Starting Nov. 15 and lasting through March 30, all vehicles need to be equipped with winter or all-season tires in accordance with Spangdahlem Air Base Instruction 31-204, Air Force Vehicle Traffic Supervision. It's also German law to have these types of tires when driving during icy conditions, regardless of the time of year. Winter tires are typically marked with an M+S, M/S or snowflake symbol directly on the tire.
Another item to check is the tire tread condition. The tread depth needs to be at least 1/16 of an inch, or 1.6 millimeters, for the entire traction surface. To test, pinch a Lincoln-head penny, from the base, between your thumb and forefinger so the top of Lincoln's head is showing. Place the top of Lincoln's head into the tire tread grooves. If any part of Lincoln's head is obscured by the tread, you have a legal and safe amount of tread. However, if you can see above Lincoln's head or any of the "In God We Trust" letters above his head, then you are ready for a new tire. This penny trick works because the distance between the rim and Lincoln's head is 1/16 of an inch, the minimum required tread depth. When your tire tread is lower, your vehicle can have handling problems in adverse conditions.
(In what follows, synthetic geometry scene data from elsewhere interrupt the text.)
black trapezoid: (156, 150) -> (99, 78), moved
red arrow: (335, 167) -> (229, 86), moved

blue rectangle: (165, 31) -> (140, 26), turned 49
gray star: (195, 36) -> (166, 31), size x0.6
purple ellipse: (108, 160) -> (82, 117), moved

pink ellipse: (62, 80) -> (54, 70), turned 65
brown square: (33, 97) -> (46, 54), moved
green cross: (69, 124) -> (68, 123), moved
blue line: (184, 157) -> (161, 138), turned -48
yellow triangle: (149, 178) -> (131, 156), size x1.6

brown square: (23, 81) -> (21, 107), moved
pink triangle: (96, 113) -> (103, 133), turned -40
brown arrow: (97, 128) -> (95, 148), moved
Equally important is proper tire pressure. You can follow the recommended PSI, or pounds per square inch, posted for maximum traction typically found on the driver's side door. As you finish checking the tire pressure, you should conduct a visual inspection of your vehicle's lights. Make sure the front, rear and flashing hazard lights are all operational.
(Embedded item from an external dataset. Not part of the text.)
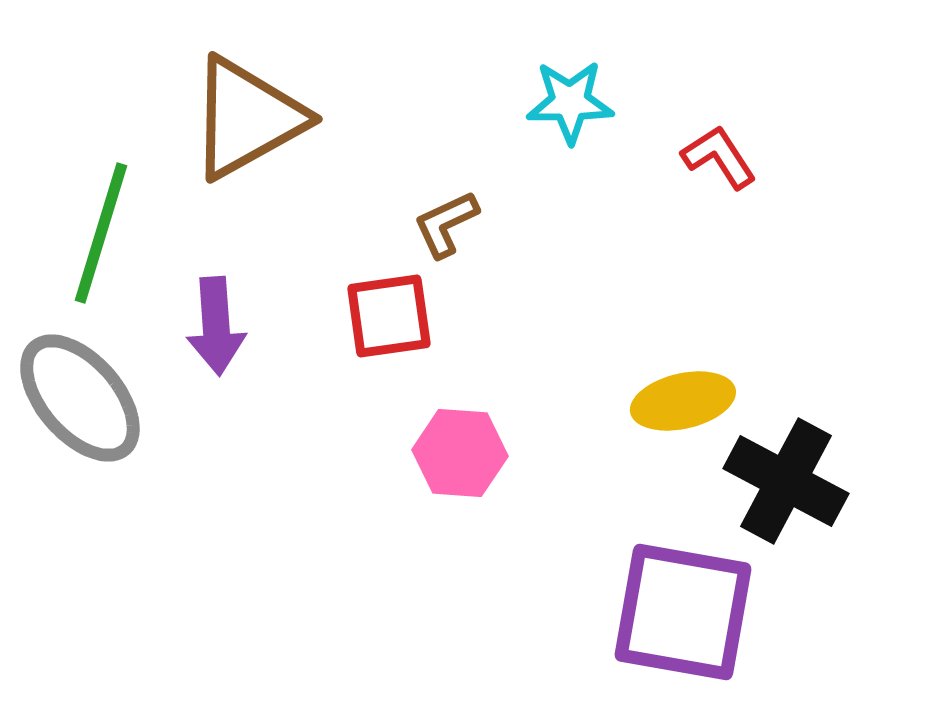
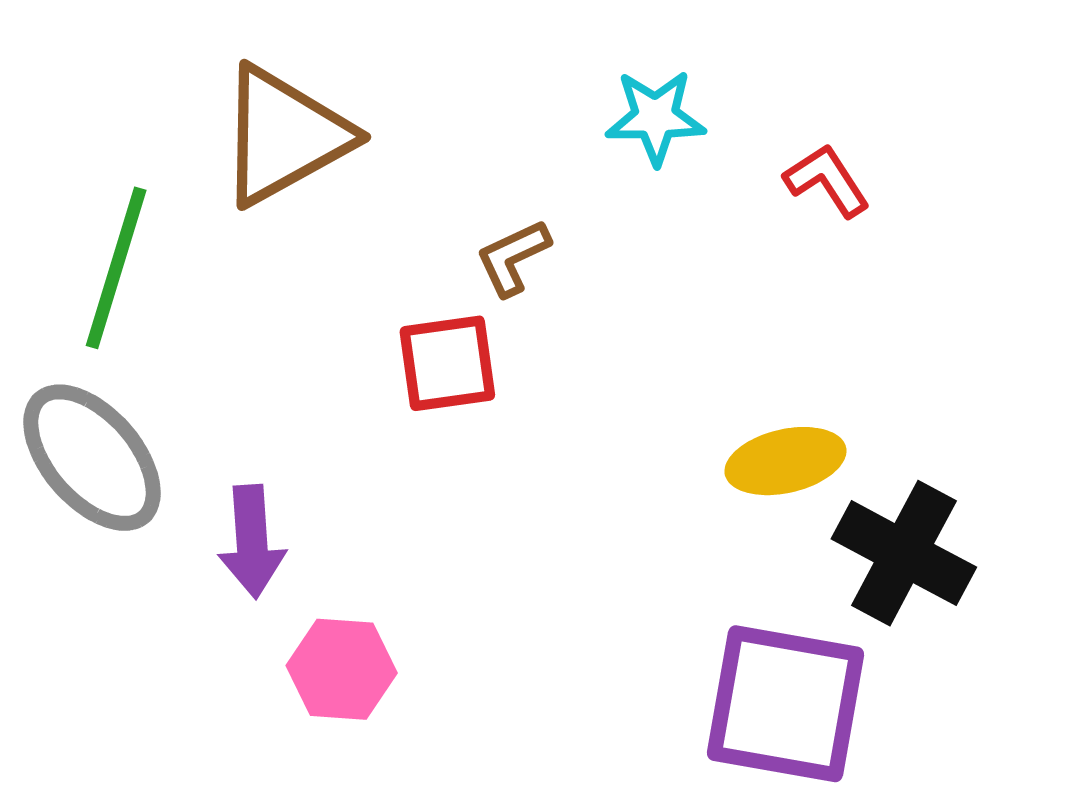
purple arrow: (216, 326) -> (252, 542), moved
pink hexagon: (460, 453) -> (342, 669), moved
Next, ensure your wiper blades are in good condition. It's also a great idea to swap out your windshield wiper fluid with one that is specially made for winter conditions and designed to not freeze in cold temperatures. Finally, to defend against the use of road salts, you can protect your car's paint and body from rust by washing your car and finishing with a coat of high-quality wax.
With these simple, do-it-yourself measures, you can be ready for snow season.